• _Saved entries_
+++

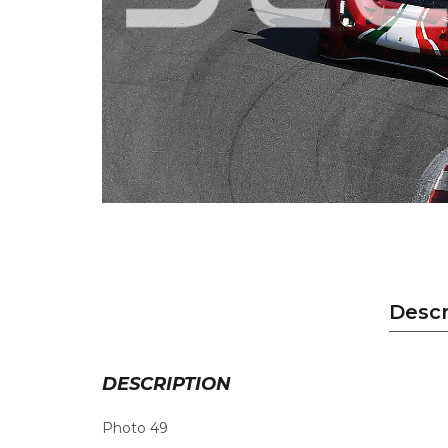
Descr
DESCRIPTION
Photo 49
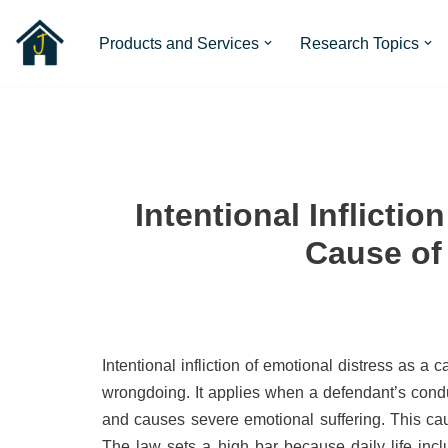
Products and Services
Research Topics
Skip
to
content
Intentional Inflictio
Cause of
Intentional infliction of emotional distress as a
wrongdoing. It applies when a defendant’s conduc
and causes severe emotional suffering. This caus
The law sets a high bar because daily life inclu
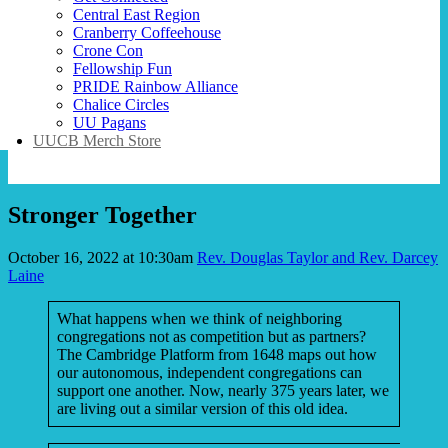
Central East Region
Cranberry Coffeehouse
Crone Con
Fellowship Fun
PRIDE Rainbow Alliance
Chalice Circles
UU Pagans
UUCB Merch Store
Stronger Together
October 16, 2022 at 10:30am
Rev. Douglas Taylor and Rev. Darcey
Laine
What happens when we think of neighboring
congregations not as competition but as partners?
The Cambridge Platform from 1648 maps out how
our autonomous, independent congregations can
support one another. Now, nearly 375 years later, we
are living out a similar version of this old idea.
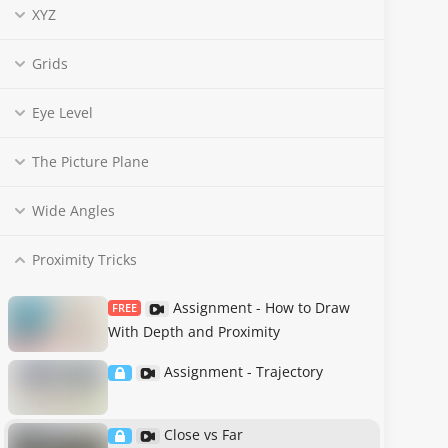
XYZ
Grids
Eye Level
The Picture Plane
Wide Angles
Proximity Tricks
Assignment - How to Draw
FREE
With Depth and Proximity
Assignment - Trajectory
Close vs Far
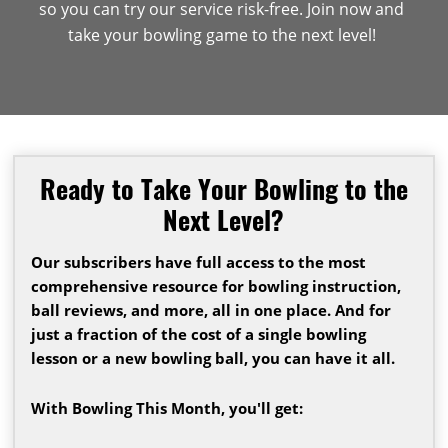
so you can try our service risk-free. Join now and
take your bowling game to the next level!
Ready to Take Your Bowling to the
Next Level?
Our subscribers have full access to the most
comprehensive resource for bowling instruction,
ball reviews, and more, all in one place. And for
just a fraction of the cost of a single bowling
lesson or a new bowling ball, you can have it all.
With Bowling This Month, you'll get:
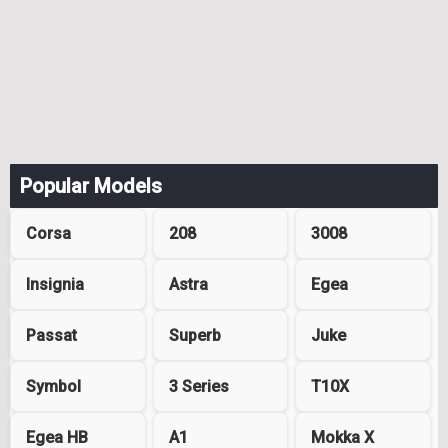
Popular Models
Corsa
208
3008
Insignia
Astra
Egea
Passat
Superb
Juke
Symbol
3 Series
T10X
Egea HB
A1
Mokka X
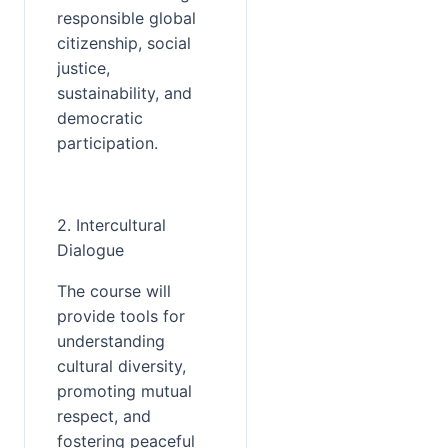
responsible global 
citizenship, social 
justice, 
sustainability, and 
democratic 
participation.
2. Intercultural 
Dialogue
The course will 
provide tools for 
understanding 
cultural diversity, 
promoting mutual 
respect, and 
fostering peaceful 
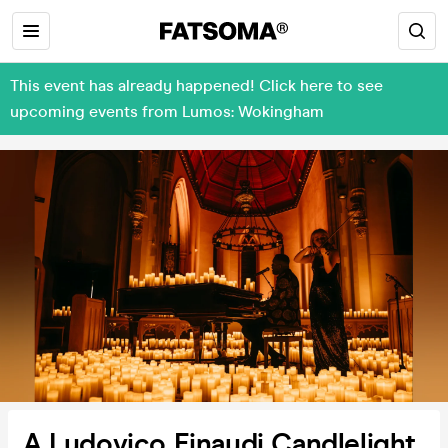
This event has already happened! Click here to see
upcoming events from Lumos: Wokingham
A Ludovico Einaudi Candlelight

+++

• _Problem description_
Exactly the lines from the line with "PRIDE Rainbow Alliance" through the end of the data are to be reproduced, and no picture is to be included.

• _Problem solution_
PRIDE Rainbow Alliance
Chalice Circles
UU Pagans
UUCB Merch Store
Stronger Together
October 16, 2022 at 10:30am
Rev. Douglas Taylor and Rev. Darcey
Laine
What happens when we think of neighboring
congregations not as competition but as partners?
The Cambridge Platform from 1648 maps out how
our autonomous, independent congregations can
support one another. Now, nearly 375 years later, we
are living out a similar version of this old idea.
XYZ
Grids
Eye Level
The Picture Plane
Wide Angles
Proximity Tricks
Assignment - How to Draw
FREE
With Depth and Proximity
Assignment - Trajectory
Close vs Far
so you can try our service risk-free. Join now and
take your bowling game to the next level!
Ready to Take Your Bowling to the
Next Level?
Our subscribers have full access to the most
comprehensive resource for bowling instruction,
ball reviews, and more, all in one place. And for
just a fraction of the cost of a single bowling
lesson or a new bowling ball, you can have it all.
With Bowling This Month, you'll get:
Popular Models
Corsa
208
3008
Insignia
Astra
Egea
Passat
Superb
Juke
Symbol
3 Series
T10X
Egea HB
A1
Mokka X
responsible global 
citizenship, social 
justice, 
sustainability, and 
democratic 
participation.
2. Intercultural 
Dialogue
The course will 
provide tools for 
understanding 
cultural diversity, 
promoting mutual 
respect, and 
fostering peaceful 
This event has already happened! Click here to see
upcoming events from Lumos: Wokingham
A Ludovico Einaudi Candlelight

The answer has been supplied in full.